The agreement, along with its two release-of-claims documents, total more than 11,000 words over 19 pages. In fact, part of it guarantees Ramsay up to $10,000 in reimbursement for attorney fees for negotiating and preparing it.
First things first: Ramsay, who is off to join New Enterprise Associates (a “leading Silicon Valley venture capital firm,” and TiVo shareholder), was to be paid $30,000 “as soon as practicable” after he resigned. It can be tough living between paychecks when you change a job.
Thereafter, Ramsay has agreed to serve as a consultant, promising to work up to 10 hours a week until the company’s 2009 annual meeting, which typically takes place the first week of August. For this TiVo will pay Ramsay $6,250 a month. That works out to $75,000 a year or about $144 an hour, along with with office space, voice-mail access, e-mail access and other support he might need.

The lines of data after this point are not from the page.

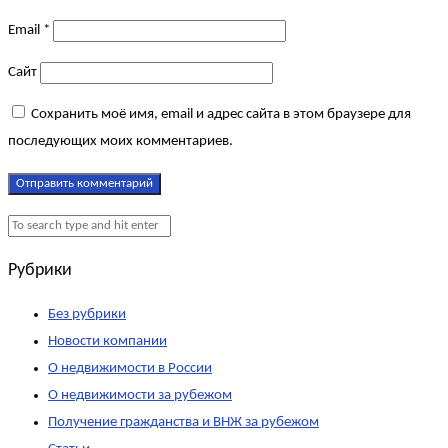
Email
*
Сайт
Сохранить моё имя, email и адрес сайта в этом браузере для
последующих моих комментариев.
Рубрики
Без рубрики
Новости компании
О недвижимости в России
О недвижимости за рубежом
Получение гражданства и ВНЖ за рубежом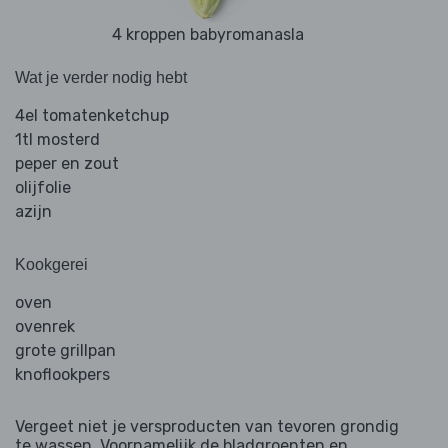
4 kroppen babyromanasla
Wat je verder nodig hebt
4el tomatenketchup
1tl mosterd
peper en zout
olijfolie
azijn
Kookgerei
oven
ovenrek
grote grillpan
knoflookpers
Vergeet niet je versproducten van tevoren grondig
te wassen. Voornamelijk de bladgroenten en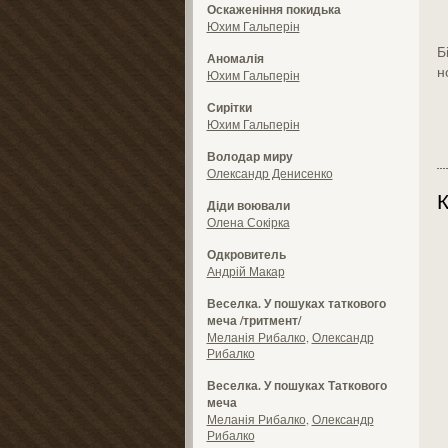
Оскаженіння покидька
Юхим Гальперін
Б
Аномалія
н
Юхим Гальперін
Сирітки
Юхим Гальперін
Володар миру
Олександр Денисенко
К
Діди воювали
Олена Сокірка
Одкровитель
Андрій Макар
Веселка. У пошуках таткового
меча /тритмент/
Меланія Рибалко
,
Олександр
Рибалко
Веселка. У пошуках Таткового
меча
Меланія Рибалко
,
Олександр
Рибалко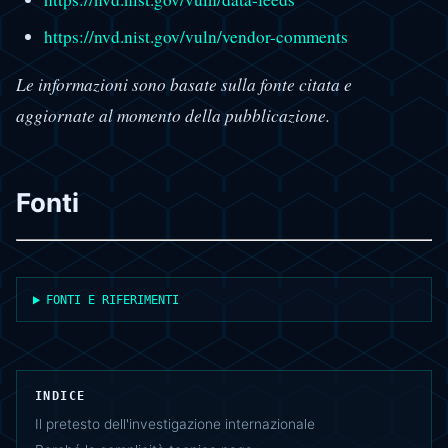
https://nvd.nist.gov/vuln/vendor-comments
Le informazioni sono basate sulla fonte citata e
aggiornate al momento della pubblicazione.
Fonti
FONTI E RIFERIMENTI
INDICE
Il pretesto dell'investigazione internazionale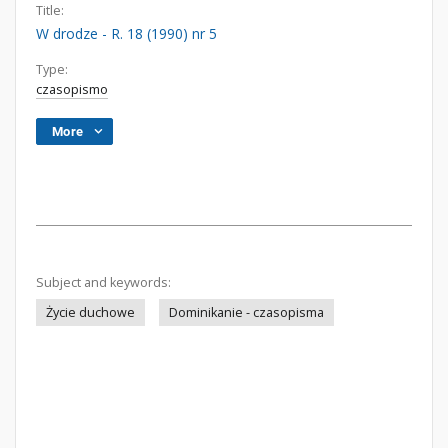
Title:
W drodze - R. 18 (1990) nr 5
Type:
czasopismo
More
Subject and keywords:
Życie duchowe
Dominikanie - czasopisma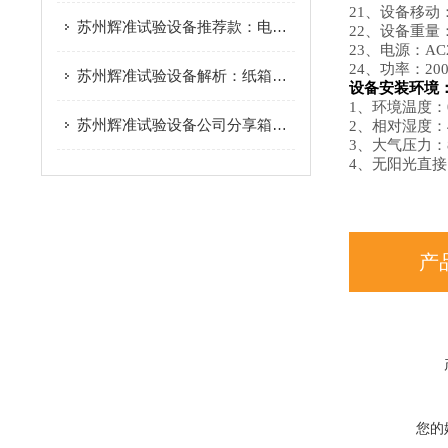
21
、设备移动
苏州辉准试验设备推荐款：电池试验机这些功能很重要！
22
、设备重量：
23
、电源：AC2
24
、功率：20
苏州辉准试验设备解析：纸箱抗压试验机采购注意事项
设备安装环境
1
、环境温度：0
苏州辉准试验设备公司分享箱包试验机的用途
2
、相对湿度：4
3
、大气压力：8
4
、无阳光直接
产
您的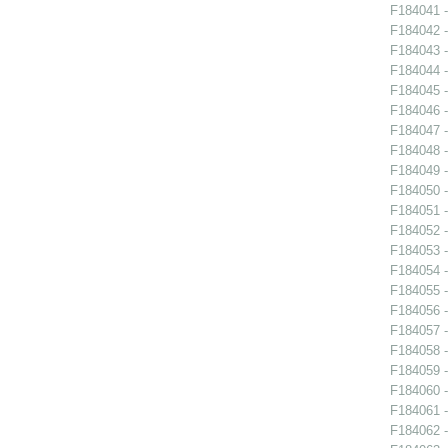
F184041 -
F184042 -
F184043 -
F184044 -
F184045 -
F184046 -
F184047 -
F184048 -
F184049 -
F184050 -
F184051 -
F184052 -
F184053 -
F184054 -
F184055 -
F184056 -
F184057 -
F184058 -
F184059 -
F184060 -
F184061 -
F184062 -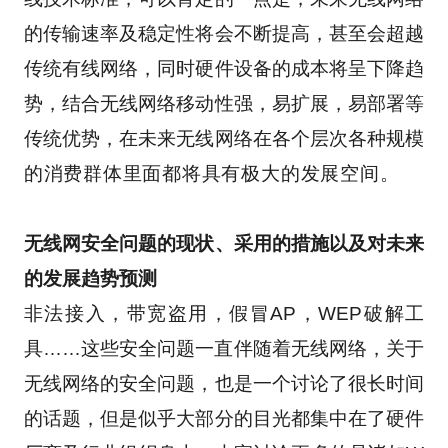
的传输速率及稳定性将会不断提高，甚至会超越
传统有线网络，同时硬件设备的成本将呈下降趋
势，结合无线网络移动性强，易扩展，易部署等
传统优势，在未来无线网络在各个层次各种规模
的消费群体里面都将具有极大的发展空间。 
无线网安全问题的现状、采用的措施以及对未来
的发展趋势预测 
非法接入，带宽盗用，假冒AP，WEP破解工
具……这些安全问题一直伴随着无线网络，关于
无线网络的安全问题，也是一个讨论了很长时间
的话题，但是似乎大部分的目光都集中在了硬件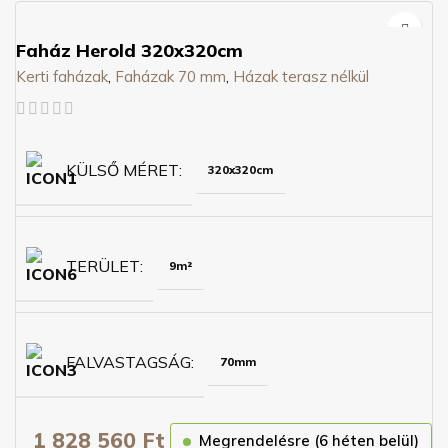
Faház Herold 320x320cm
Kerti faházak
,
Faházak 70 mm
,
Házak terasz nélkül
KÜLSŐ MÉRET
320x320cm
TERÜLET
9m²
FALVASTAGSÁG
70mm
1 828 560
Ft
Megrendelésre (6 héten belül)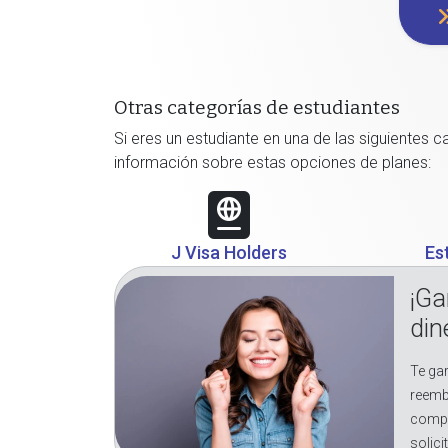
Otras categorías de estudiantes
Si eres un estudiante en una de las siguientes 
información sobre estas opciones de planes:
J Visa Holders
Es
¡Ga
din
Te gar
reemb
compr
solici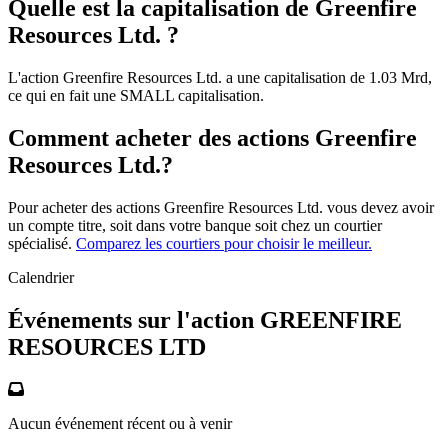
Quelle est la capitalisation de Greenfire
Resources Ltd. ?
L'action Greenfire Resources Ltd. a une capitalisation de 1.03 Mrd,
ce qui en fait une SMALL capitalisation.
Comment acheter des actions Greenfire
Resources Ltd.?
Pour acheter des actions Greenfire Resources Ltd. vous devez avoir
un compte titre, soit dans votre banque soit chez un courtier
spécialisé.
Comparez les courtiers pour choisir le meilleur.
Calendrier
Événements sur l'action GREENFIRE
RESOURCES LTD
Aucun événement récent ou à venir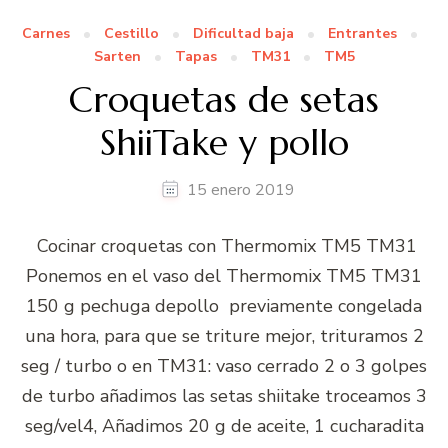
Carnes
Cestillo
Dificultad baja
Entrantes
Sarten
Tapas
TM31
TM5
Croquetas de setas
ShiiTake y pollo
15 enero 2019
Cocinar croquetas con Thermomix TM5 TM31
Ponemos en el vaso del Thermomix TM5 TM31
150 g pechuga depollo previamente congelada
una hora, para que se triture mejor, trituramos 2
seg / turbo o en TM31: vaso cerrado 2 o 3 golpes
de turbo añadimos las setas shiitake troceamos 3
seg/vel4, Añadimos 20 g de aceite, 1 cucharadita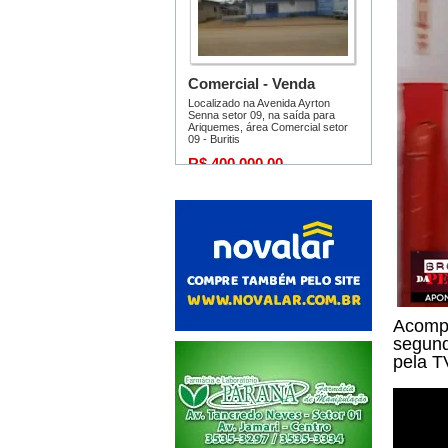
Acompa
segund
pela T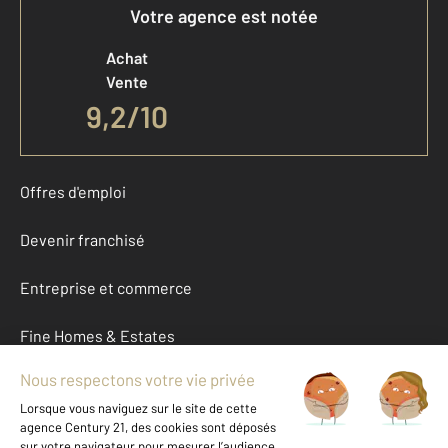
Votre agence est notée
Achat
Vente
9,2
/
10
Offres d'emploi
Devenir franchisé
Entreprise et commerce
Fine Homes & Estates
À propos
International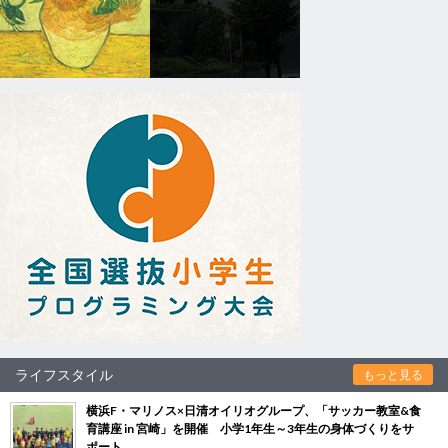
ライフスタイル
もっと見る
横浜F・マリノス×日清オイリオグループ、「サッカー教室&食
育講座 in 宮崎」を開催 小学1年生～3年生の身体づくりをサ
ポート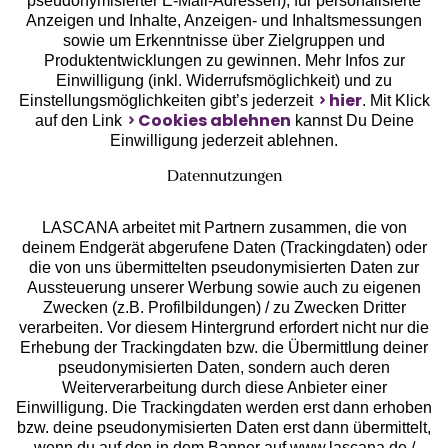
pseudonymisierter E-Mail-Adressen), für personalisierte
Anzeigen und Inhalte, Anzeigen- und Inhaltsmessungen
sowie um Erkenntnisse über Zielgruppen und
Unsere Apps
Produktentwicklungen zu gewinnen. Mehr Infos zur
Einwilligung (inkl. Widerrufsmöglichkeit) und zu
hier
Einstellungsmöglichkeiten gibt’s jederzeit
. Mit Klick
Cookies ablehnen
auf den Link
kannst Du Deine
Einwilligung jederzeit ablehnen.
Datennutzungen
LASCANA arbeitet mit Partnern zusammen, die von
deinem Endgerät abgerufene Daten (Trackingdaten) oder
die von uns übermittelten pseudonymisierten Daten zur
Aussteuerung unserer Werbung sowie auch zu eigenen
Services
Zwecken (z.B. Profilbildungen) / zu Zwecken Dritter
verarbeiten. Vor diesem Hintergrund erfordert nicht nur die
Beratung
Erhebung der Trackingdaten bzw. die Übermittlung deiner
pseudonymisierten Daten, sondern auch deren
Weiterverarbeitung durch diese Anbieter einer
Über uns
Einwilligung. Die Trackingdaten werden erst dann erhoben
bzw. deine pseudonymisierten Daten erst dann übermittelt,
wenn du auf den in dem Banner auf www.lascana.de /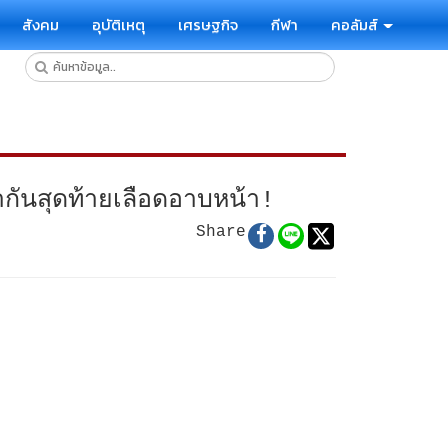
สังคม
อุบัติเหตุ
เศรษฐกิจ
กีฬา
คอลัมส์
ากันสุดท้ายเลือดอาบหน้า!
Share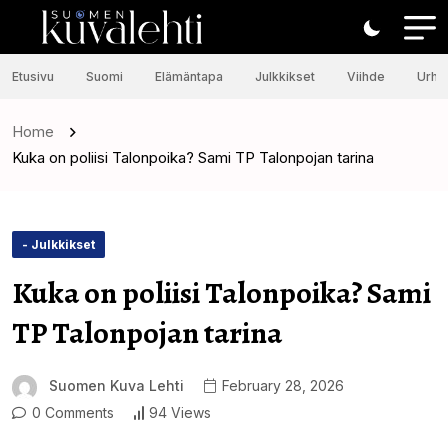
Etusivu
Suomi
Elämäntapa
Julkkikset
Viihde
Urhei
Home
Kuka on poliisi Talonpoika? Sami TP Talonpojan tarina
- Julkkikset
Kuka on poliisi Talonpoika? Sami
TP Talonpojan tarina
Suomen Kuva Lehti
February 28, 2026
0 Comments
94 Views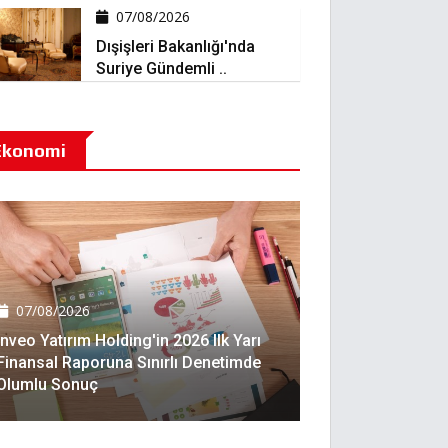
07/08/2026
Dışişleri Bakanlığı'nda
Suriye Gündemli ..
Ekonomi
07/08/2026
Inveo Yatırım Holding'in 2026 Ilk Yarı
Finansal Raporuna Sınırlı Denetimde
Olumlu Sonuç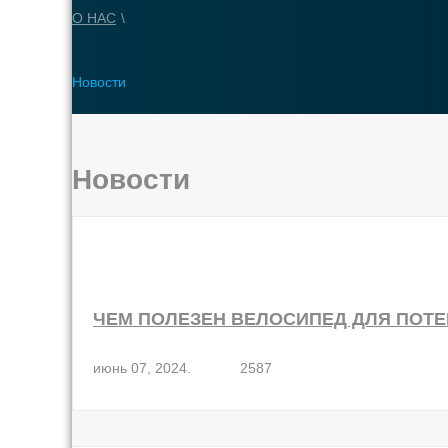
О НАС
\
Новости
Новости
ЧЕМ ПОЛЕЗЕН ВЕЛОСИПЕД ДЛЯ ПОТ
июнь 07, 2024.
2587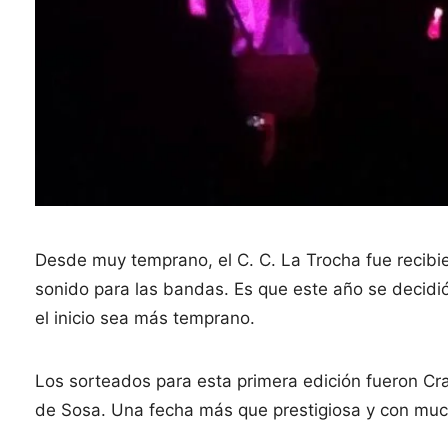
Desde muy temprano, el C. C. La Trocha fue recibi
sonido para las bandas. Es que este año se decid
el inicio sea más temprano.
Los sorteados para esta primera edición fueron Cr
de Sosa. Una fecha más que prestigiosa y con mu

If Ramsay gets involved providing “reasonable cooperation” in connection with “any pending or future litigation or arbitration brought against the Company and in any investigation the Company may conduct,” his hourly rate rises to $250 an hour if he’s spending more than 20 hours a week consulting.
As for the $3 million in non-cash compensation, that may be related to changes made to the vesting of Ramsay’s options to purchase 250,000 shares of TiVo stock granted on March 11, 2005. A prior agreement to double the vesting period for the shares was changed back to the original terms. All of his shares continue to vest during his “transition” period, and in some cases he may use the options’ full ten-year expiration period in which to exercise.
And 90 days after he left the board, Ramsay will “cease to be subject to the Company’s insider trading policy.”
Perhaps the most touching, and least costly, concession TiVo made in the agreement with Ramsay was Part 5, section (f): “Retirement of Email Address. Following the Date of Termination, the Company shall permanently retire Executive’s email address.”